**ABOUT THIS TASK:** Print, word for word, the line containing "آن نصب خواهد" and all lines beneath it to the end of the entries below. Pictures do not belong in the copy.

**DATA LISTING:**

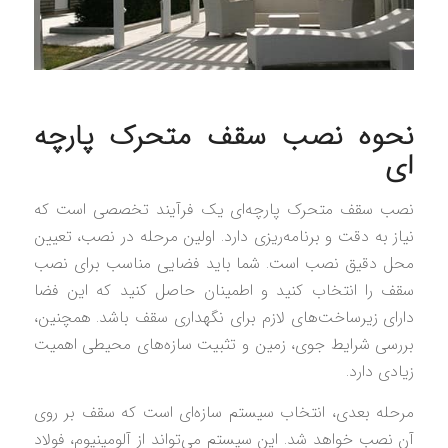
نحوه نصب سقف متحرک پارچه‌
ای
نصب سقف متحرک پارچه‌ای یک فرآیند تخصصی است که
نیاز به دقت و برنامه‌ریزی دارد. اولین مرحله در نصب، تعیین
محل دقیق نصب است. شما باید فضایی مناسب برای نصب
سقف را انتخاب کنید و اطمینان حاصل کنید که این فضا
دارای زیرساخت‌های لازم برای نگهداری سقف باشد. همچنین،
بررسی شرایط جوی، زمین و تثبیت سازه‌های محیطی اهمیت
زیادی دارد.
مرحله بعدی، انتخاب سیستم سازه‌ای است که سقف بر روی
آن نصب خواهد شد. این سیستم می‌تواند از آلومینیوم، فولاد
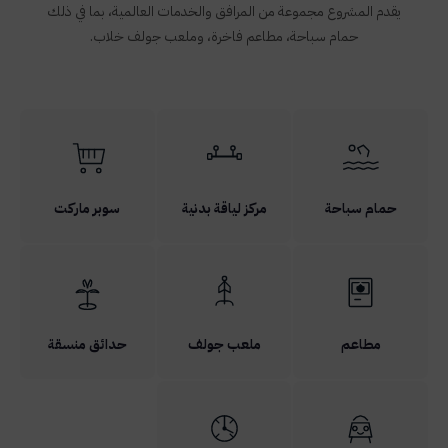
يقدم المشروع مجموعة من المرافق والخدمات العالمية، بما في ذلك
حمام سباحة، مطاعم فاخرة، وملعب جولف خلاب.
حمام سباحة
مركز لياقة بدنية
سوبر ماركت
مطاعم
ملعب جولف
حدائق منسقة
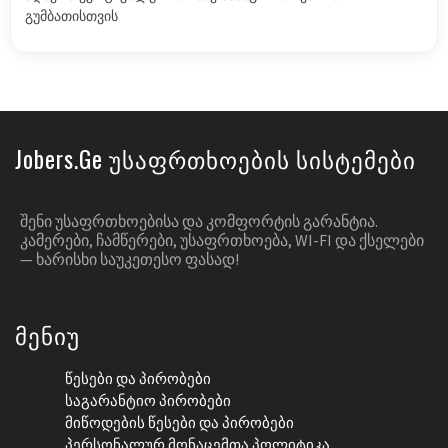
გუმბათისთვის
Jobers.ge Უსაფრთხოების Სისტემები
ᲨᲔᲜᲘ ᲣᲡᲐᲤᲠᲗᲮᲝᲔᲑᲘᲡᲐ ᲓᲐ ᲙᲝᲛᲤᲝᲠᲢᲘᲡ ᲒᲐᲠᲐᲜᲢᲘᲐ.
ᲙᲐᲛᲔᲠᲔᲑᲘ, ᲩᲐᲛᲬᲔᲠᲔᲑᲘ, ᲣᲡᲐᲤᲠᲗᲮᲝᲔᲑᲐ, WI-FI ᲓᲐ ᲥᲡᲔᲚᲔᲑᲘ
— ᲮᲐᲠᲘᲡᲮᲘ ᲡᲐᲣᲙᲔᲗᲔᲡᲝ ᲤᲐᲡᲐᲓ!
Მენიუ
Წესები Და Პირობები
Საგარანტიო Პირობები
Მიწოდების Წესები Და Პირობები
Პერსონალურ Მონაცემთა Პოლიტიკა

**RESPONSE AREA:**
آن نصب خواهد شد. این سیستم می‌تواند از آلومینیوم، فولاد
يقدم المشروع مجموعة من المرافق والخدمات العالمية، بما في ذلك
حمام سباحة، مطاعم فاخرة، وملعب جولف خلاب.
حمام سباحة
مركز لياقة بدنية
سوبر ماركت
مطاعم
ملعب جولف
حدائق منسقة
გუმბათისთვის
Jobers.ge Უსაფრთხოების Სისტემები
ᲨᲔᲜᲘ ᲣᲡᲐᲤᲠᲗᲮᲝᲔᲑᲘᲡᲐ ᲓᲐ ᲙᲝᲛᲤᲝᲠᲢᲘᲡ ᲒᲐᲠᲐᲜᲢᲘᲐ.
ᲙᲐᲛᲔᲠᲔᲑᲘ, ᲩᲐᲛᲬᲔᲠᲔᲑᲘ, ᲣᲡᲐᲤᲠᲗᲮᲝᲔᲑᲐ, WI-FI ᲓᲐ ᲥᲡᲔᲚᲔᲑᲘ
— ᲮᲐᲠᲘᲡᲮᲘ ᲡᲐᲣᲙᲔᲗᲔᲡᲝ ᲤᲐᲡᲐᲓ!
Მენიუ
Წესები Და Პირობები
Საგარანტიო Პირობები
Მიწოდების Წესები Და Პირობები
Პერსონალურ Მონაცემთა Პოლიტიკა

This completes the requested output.